This post is also available in: Italian
The first company that we met on the fourth day was Qubole, a company in the Big Data arena.
Qubole was founded in 2011 by Ashish Thusoo and Joydeep Sen Sarma, both were formerly senior big data engineers at Facebook, were they created the social network’s big data infrastructure and Apache Hive (a data warehouse infrastructure built on top of Hadoop for providing data summarization, query, and analysis). The headquartered is in Mountain View, California and there is also an office in Bangalore, India.
The company provide a self-service platform for Big Data Analytics as a Service and in the home page they declare to have already processes more than 480.000,00 TB of data.
The Qubole’s big data platform is an autoscaling Hadoop environment (as a service) that can auto-scale according with the computing needs, initially based only on AWS, but now available also on Google platform or Microsoft Azure. The platform is also OpenStack compliance.
All the storage part is not saved on Hadoop HDFS, but on native cloud storage (on Amazon is used S3), all is encrypted and store in the standard format Apache Hive (so it’s portable also to other platforms). Data could be imported from existing source with JDBC or ODBC connectors or other specific connectors (there is also one for Cloudera).
Qubole data service provides several benefits:
- Better Utilization: An auto-scaling cluster, improved I/O optimization, faster queries and support for hybrid pricing — realize significant cost savings (as much as 50%-60% in total) while accomplishing tasks faster.
- Instant Deployment: Your Hadoop cluster is ready within minutes post signup, letting you focus on building sophisticated data pipelines, running queries, scheduling jobs and monetizing your big data.
- Easy to Use: Provide your data analysts with an easy to use graphical interface, built-in connectors, and seamless, elastic cloud infrastructure—tools that are so intuitive, anyone can use them.

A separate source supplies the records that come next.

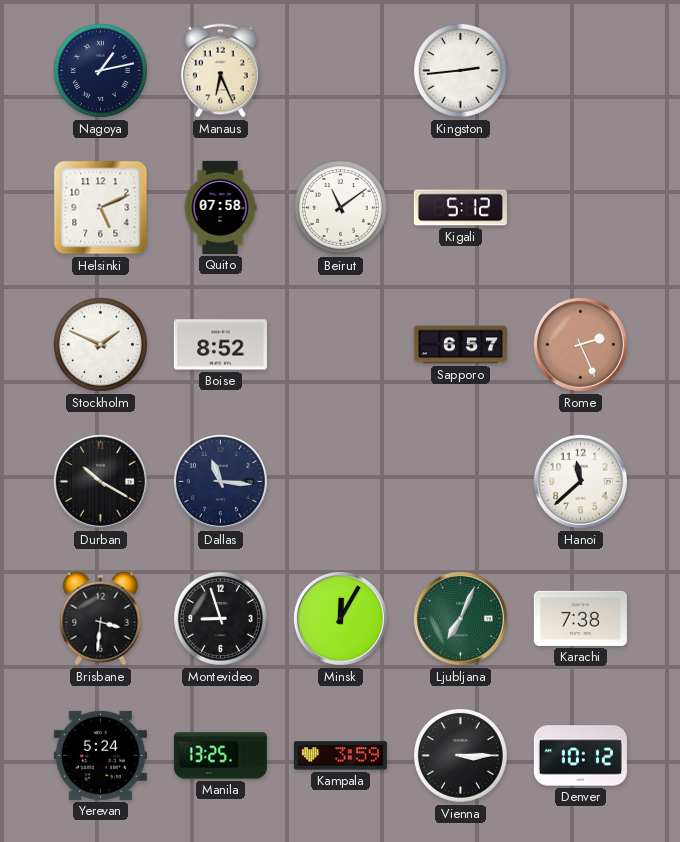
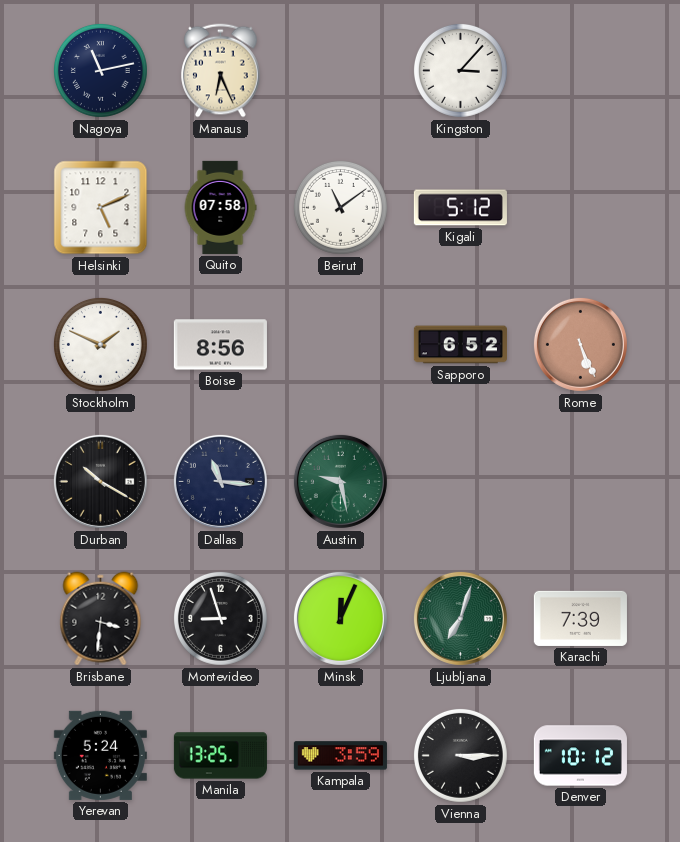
Nagoya: 1:13 -> 11:13
Kingston: 2:44 -> 3:07
Boise: 8:52 -> 8:56
Sapporo: 6:57 -> 6:52
Rome: 2:26 -> 5:26
Austin: none -> 9:28
Hanoi: 11:38 -> none
Minsk: 12:05 -> 12:04
Ljubljana: 7:04 -> 7:03
Karachi: 7:38 -> 7:39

Also it’s fully integrated with several tools and service, like an intuitive GUI: QDS comes with a graphical user interface for scheduling jobs, a query editor, a visual query builder, and other tools to make your job easier and more productive. Its award — winning data pipeline creator simplifies setting up sophisticated data ingestion and workflows, including data dependencies.
The Qubole Data Workbench provide some interesting features like:
- Web Accessible Interfaces that can be used by a variety of data users in the enterprise
- Data governance and sharing features to control who can and who cannot access analysis
- Ability to create analytics templates for non technical users
- Ability to monitor and create complex data transformations
In the final part, Shrikanth Shankar (VP Engineering) as provide us some interesting numbers: Qubole is already processing 86PB per month on its clusters and biggest cluster has 1800 nodes.
Pricing is public available on their site and maybe is not for all companies, but considering that you save this like a real “Solution as a Service” you can save a lot of time and costs compared to an on-premises infrastructure. Also it’s not only an Hadoop as a Service, but it provides several other services and tools full integrated.
For more information see also those other posts/articles:
- Silicon Valley 2014 : Qubole, les bénéfices de Hadoop mais dans le cloud (French)
- Silicon Valley – QuBole, Big Data as a Service (French)
Disclaimer: I’ve been invited to this event by Condor Consulting Group and they have paid for accommodation and travels, but I’m not compensated for my time and I’m not obliged to blog. Furthermore, the content is not reviewed, approved or published by any other person than me.